Han, Seokho 1 Yoon Ji-Hwan 1

1경희대학교

Excellent Accredited

ABSTRACT

The purpose of this study was to identify the common and connotation structure of the autobiographical memory formed by tourism experience. Based on Colaizzi’s phenomenological method, the contents of common autobiographical memories in the retrospective of tourism experience was summarized in an intensive structure. Specifically, the autobiographical memory in the pre-trip stage was structured into three categories('Travel planning', 'Self-directed planning', and 'Expectation and anxiety'). The on-site stage was structured into a single category(‘Unusual experiences’).

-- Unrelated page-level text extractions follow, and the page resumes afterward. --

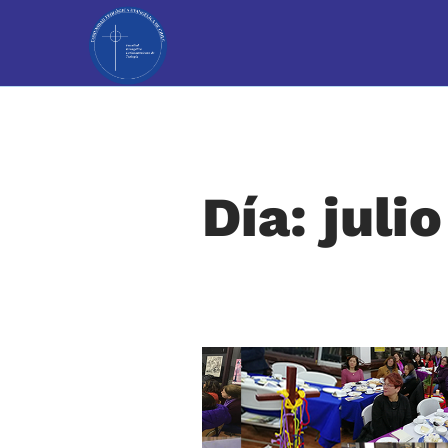
Día: juli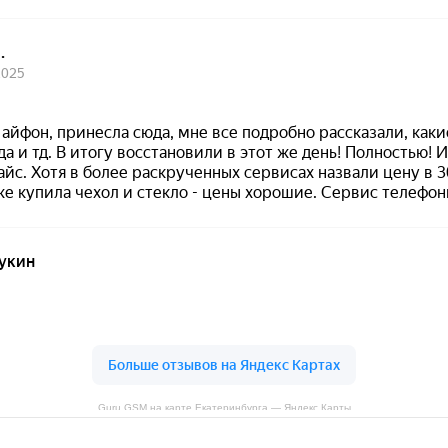
Guru GSM на карте Екатеринбурга — Яндекс Карты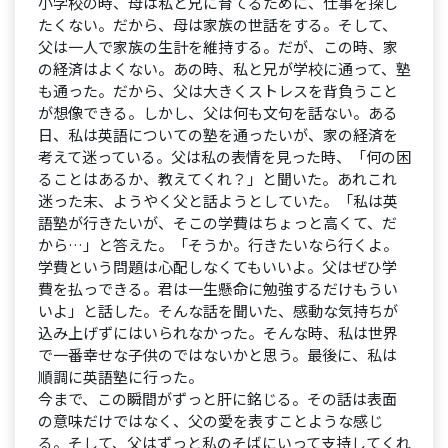
小学校の時、母は私と兄に育てるために、仕事を探し
たくない。だから、母は家族の世話をする。そして、
父は一人で家族の生計を維持する。だが、この時、家
の経済はよくない。あの時、私と兄が学校に通って、塾
も通った。だから、父は大きくストレスを背負うこと
が想像できる。しかし、父は何も文句を話ない。ある
日、私は英語についての塾を通ったいが、家の経済を
考えて迷っている。父は私の表情を見った時、「何の困
ることはあるか、教えてくれ？」と聞いた。あれこれ
迷った末、ようやく父と話ようとしていた。「私は英
語塾が行きたいが、そこの学費はちょっと高くて、だ
から…」と答えた。「そうか。行きたいなら行くよ。
学費という問題は心配しなくてもいいよ。父はぜひ学
費を払っできる。君は一生懸命に勉強するだけもうい
いよ」と話した。そんな話を聞いた、感動な気持ちが
込み上げずにはいられなかった。そんな時、私は世界
で一番幸せな子供のではないかと思う。最後に、私は
順調に英語塾に行った。
今まで、この瞬間がずっと肝に銘じる。その話は表面
の意味だけではなく、父の愛を表すことような感じ
る。そして、父はずっと私のそばにいって支持してくれ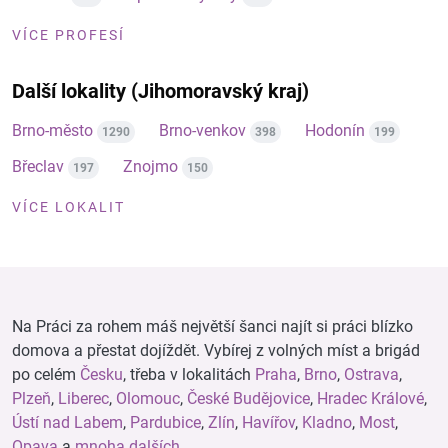
VÍCE PROFESÍ
Další lokality (Jihomoravský kraj)
Brno-město
Brno-venkov
Hodonín
1290
398
199
Břeclav
Znojmo
197
150
VÍCE LOKALIT
Na Práci za rohem máš největší šanci najít si práci blízko
domova a přestat dojíždět. Vybírej z volných míst a brigád
po celém
Česku
, třeba v lokalitách
Praha
,
Brno
,
Ostrava
,
Plzeň
,
Liberec
,
Olomouc
,
České Budějovice
,
Hradec Králové
,
Ústí nad Labem
,
Pardubice
,
Zlín
,
Havířov
,
Kladno
,
Most
,
Opava
a
mnoha dalších
.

Lastly, the post-trip stage’s autobiographical memory was structured into three categories(‘Discovering new meanings’, ‘Positively distorted emotions’, and ‘Savoring memories’). The tourism experience shown in autobiographical memory is derived from experiences that have given subjective meanings according to cognitive and affective self-consciousness. It may include past experience or unconsciously, automatically, or reflexively by certain external conditions or stimulation. In particular, prior knowledge and external stimulation accumulated from past experience acted as crucial influence factors of tourist behavior and decision-making, and the process of such selection was also a part of the autobiographical memory. It was also identified that the autobiographical memory could be reconstructed and distorted by various factors. Our findings may help researchers and practitioners understanding the decision-making mechanism in tourist autobiographical memory, and devise various theoretical and practical strategies for evoking and promoting memory.